CEA-Leti scientists have developed the world’s first high-performance gyroscope for operating in severe environments, such as industrial and aeronautic equipment and automobiles. The breakthrough proves it is possible to detect minute rotational movement even among system vibrations.
Common in everyday objects, inertial sensors must be designed to meet ever-increasing constraints of miniaturization and cost, as well as requirements for performance and robustness. For certain automotive, industrial and military applications, gyroscopes must be able to detect a variation of one degree per hour, i.e. a speed of rotation about ten times slower than that of the earth, in environments that are subjected to strong, consistent vibrations.
Low-power MEMS gyroscopes are used in multiple fields because of their small footprint and low power consumption. They can monitor and control device position, orientation, direction, angular motion and rotation. Their integration into automobiles improves vehicle stability through an electronic stability-control system. They also can be used for dead reckoning – the determination of a car, ship or aircraft position without the aid of celestial observations – in driverless cars. Their integration into smartphones allows detection of unit rotation and twist (gesture-recognition functions), indoor navigation when GPS is disabled and mixed reality, among other functions.
The devices operate at a given resonant frequency.
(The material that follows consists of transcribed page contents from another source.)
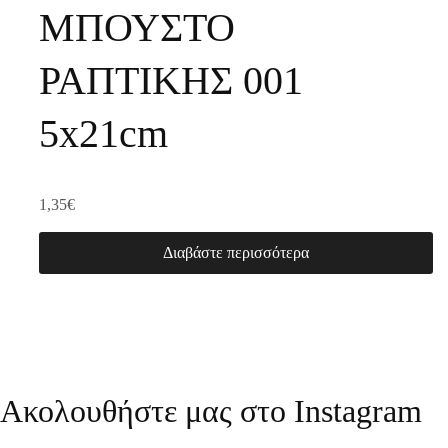
ΜΠΟΥΣΤΟ
ΡΑΠΤΙΚΗΣ 001
5x21cm
1,35
€
Διαβάστε περισσότερα
Ακολουθήστε μας στο Instagram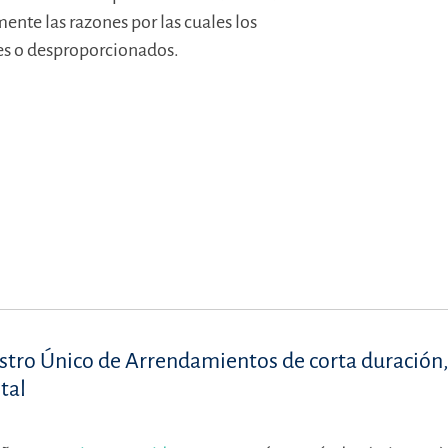
nte las razones por las cuales los
les o desproporcionados.
istro Único de Arrendamientos de corta duración
tal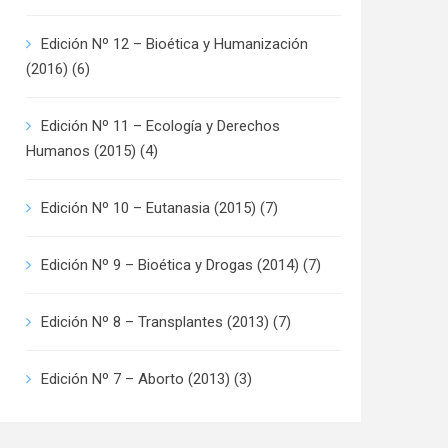
Edición Nº 12 – Bioética y Humanización
(2016)
(6)
Edición Nº 11 – Ecología y Derechos
Humanos (2015)
(4)
Edición Nº 10 – Eutanasia (2015)
(7)
Edición Nº 9 – Bioética y Drogas (2014)
(7)
Edición Nº 8 – Transplantes (2013)
(7)
Edición Nº 7 – Aborto (2013)
(3)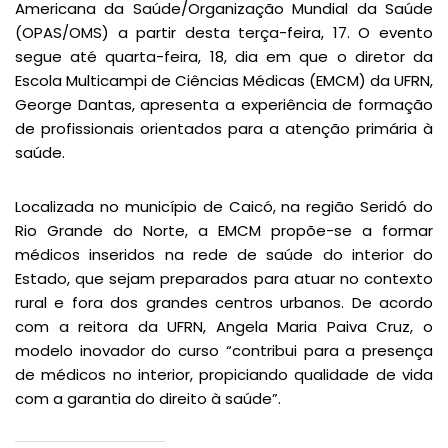
Americana da Saúde/Organização Mundial da Saúde
(OPAS/OMS) a partir desta terça-feira, 17. O evento
segue até quarta-feira, 18, dia em que o diretor da
Escola Multicampi de Ciências Médicas (EMCM) da UFRN,
George Dantas, apresenta a experiência de formação
de profissionais orientados para a atenção primária à
saúde.
Localizada no município de Caicó, na região Seridó do
Rio Grande do Norte, a EMCM propõe-se a formar
médicos inseridos na rede de saúde do interior do
Estado, que sejam preparados para atuar no contexto
rural e fora dos grandes centros urbanos. De acordo
com a reitora da UFRN, Angela Maria Paiva Cruz, o
modelo inovador do curso “contribui para a presença
de médicos no interior, propiciando qualidade de vida
com a garantia do direito à saúde”.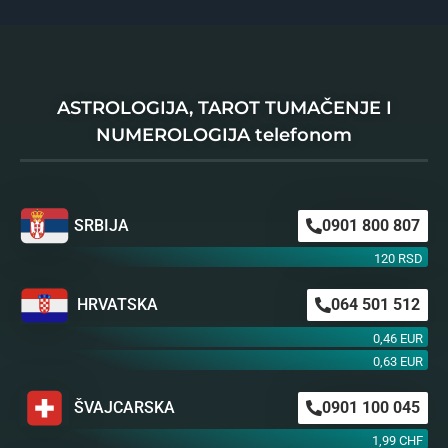
ASTROLOGIJA, TAROT TUMAČENJE I
NUMEROLOGIJA telefonom
SRBIJA
0901 800 807
120 RSD
HRVATSKA
064 501 512
0,46 EUR
0,63 EUR
ŠVAJCARSKA
0901 100 045
1,99 CHF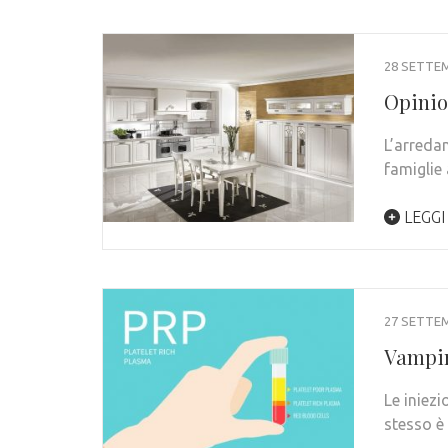
28 SETTE
Opinio
L’arreda
famiglie
LEGGI
27 SETTE
Vampir
Le iniezi
stesso è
Parasitic mechanical vibrations rarely exceed 40 kHz. But today, there is no high-performance MEMS gyroscope with a resonant frequency >>20 kHz, above the frequency band of parasitic vibrations. When this frequency is close to that of the vibrations of the environment, mechanical disturbances can distort the measurements. In collaboration with Politecnico di Milano, CEA-Leti researchers overcame this distortion by developing a gyroscope that operates at frequencies in the order of 50 kHz, which is more than two times higher than the capability of conventional MEMS gyroscopes and beyond the frequencies of vibrations common even in severe automotive, industrial and aeronautic settings.
“While various applications are requiring improved robustness to vibrations beyond 20 kHz, state-of-the-art gyroscopes are still operating around this frequency value due to a performance worsening which arises with frequency increase,” the paper reported. “This work proves that NEMS-based gyroscopes can be designed at larger operating frequencies holding outstanding performance in terms of noise, stability and spurious modes for the considered footprint and (power) consumption.”
“To increase the gyroscope’s operating frequency without reducing sensor performance, CEA-Leti and POLIMI researchers replaced the capacitive detection of MEMS gyroscopes with ultra-sensitive piezoresistive nano-gauges,” said Philippe Robert, MEMS business development manager and senior expert at CEA-Leti. “This new 1.5 mm² high-frequency gyroscope, protected by numerous patents, has characteristics that exceed the state of the art in terms of bias, noise, linearity and other conditions.”
“I have been working on several MEMS technologies for the last 15 years, and for sure the advantages of M&NEMS technology are outstanding for several future applications”, said Giacomo Langfelder, head of the MEMS and Microsensors laboratory at the Department of Electronics, Information Technology and Bioengineering of Politecnico di Milano.
These new devices, which have been manufactured on CEA-Leti’s silicon pilot line, are compatible with processes of most MEMS foundries. Their fabrication is based on the M&NEMS technological platform that, depending on needs, allow the gyroscopes to be co-integrated with a 3-axis accelerometer and/or a high-performance pressure sensor, on a single chip.